Здесь необходимо договорить до конца. Гилельсу дорого обошлась правда. Многочисленные «оруженосцы» сочли себя уязвленными: почудилось, что прочно выстроенная пирамида покачнулась. Москва взбудоражилась. Свидетельствую: стоило случайно сойтись нескольким музыкантам — не было темы более животрепещущей: Гилельс-то, что позволяет себе, а?! Все было истолковано только так — Нейгаузу нанесено публичное оскорбление. И это сделал ученик, который всем ему обязан. Позор! Но Гилельс лишь восстановил справедливость: не дал в обиду Рейнгбальд и ни словом не задел Нейгауза. Казалось бы, такая верность памяти своего педагога заслуживает только уважения. Куда там!
Для сравнения… Вспоминая В. Софроницкого, Я. Мильштейн приводит сказанные им слова: «И это вечное — ученик Леонида Владимировича Николаева. Зачем, к чему повторять это? Я ему очень благодарен, и я преисполнен к нему уважения, но, в сущности, я с ним больше играл в четыре руки, чем занимался».
И что же?! — ничего. Никто не уличил Софроницкого в покушении на учителя.
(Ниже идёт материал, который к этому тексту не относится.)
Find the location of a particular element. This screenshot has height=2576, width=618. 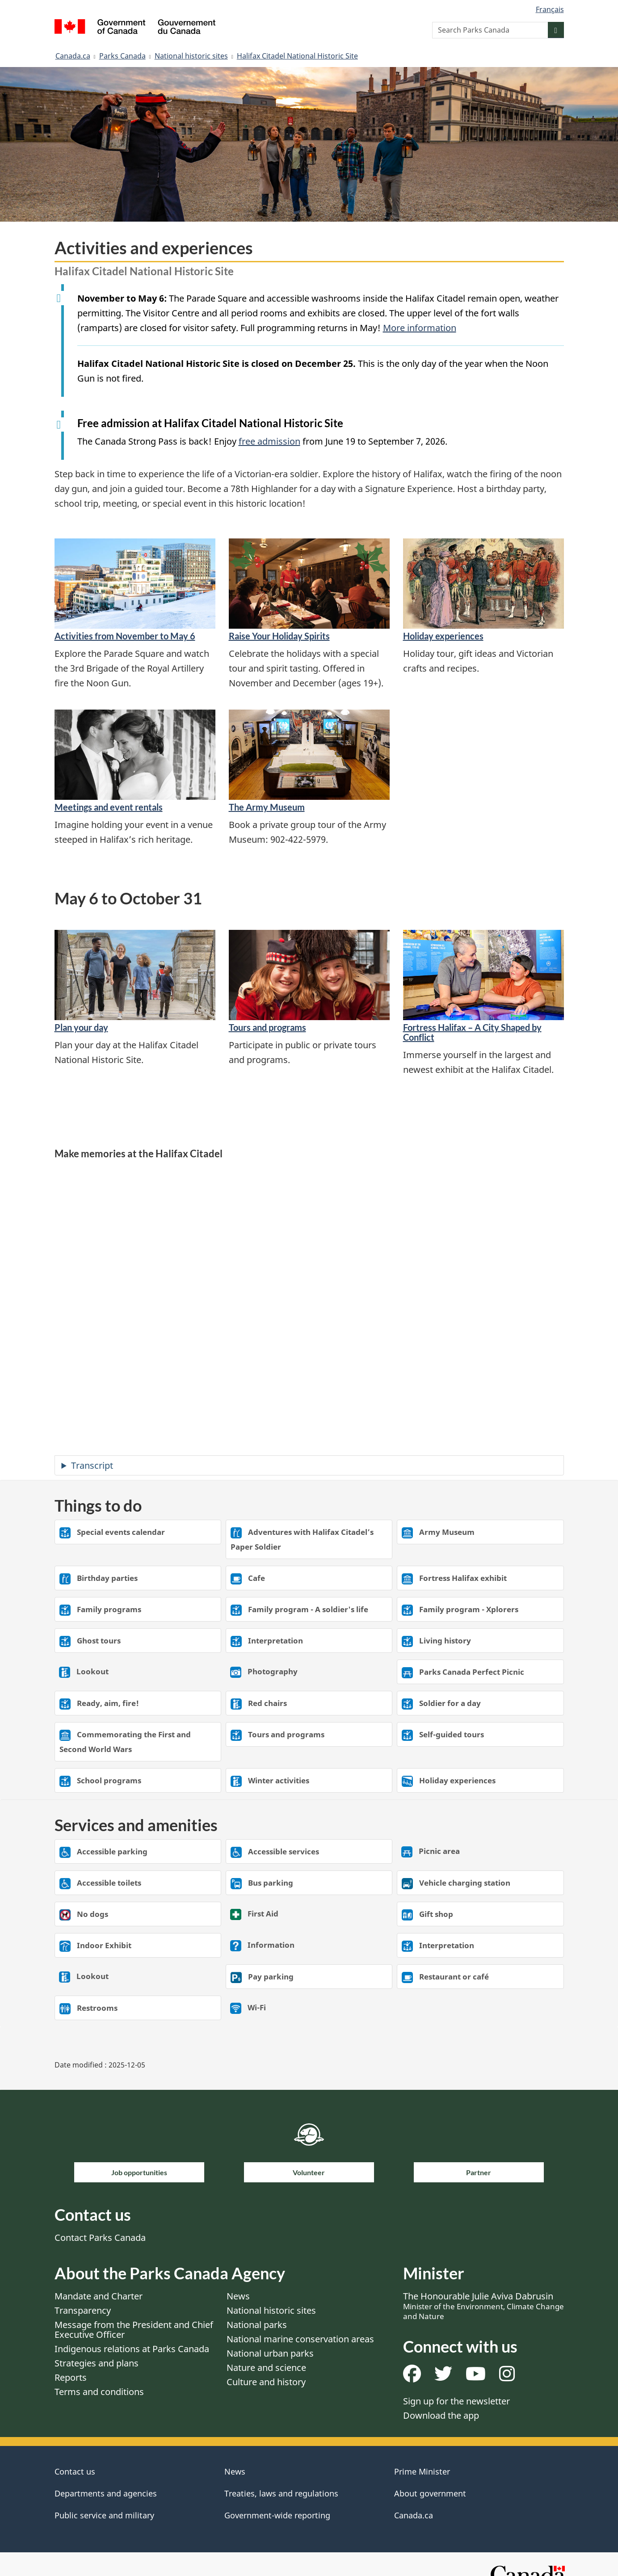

В одной из своих работ Л. Баренбойм комментирует этот «выпад»: «Каков внутренний смысл, каков подтекст этих слов? Отрицание самим Софроницким роли Николаева-педагога в своем становлении? Ничуть не бывало! „И это вечное — ученик… Николаева“ могло означать и, вероятно, означало совсем другое: во-первых, что ему, Софроницкому, надоело читать в статьях о себе всегда одно и то же и, во-вторых, что он давным-давно уже прошел этап ученичества и идет дорогой, которую сам себе проложил». Теперь спрошу: а Гилельсу — не надоело?! А он давным-давно не пошел — и не шел — своей дорогой?!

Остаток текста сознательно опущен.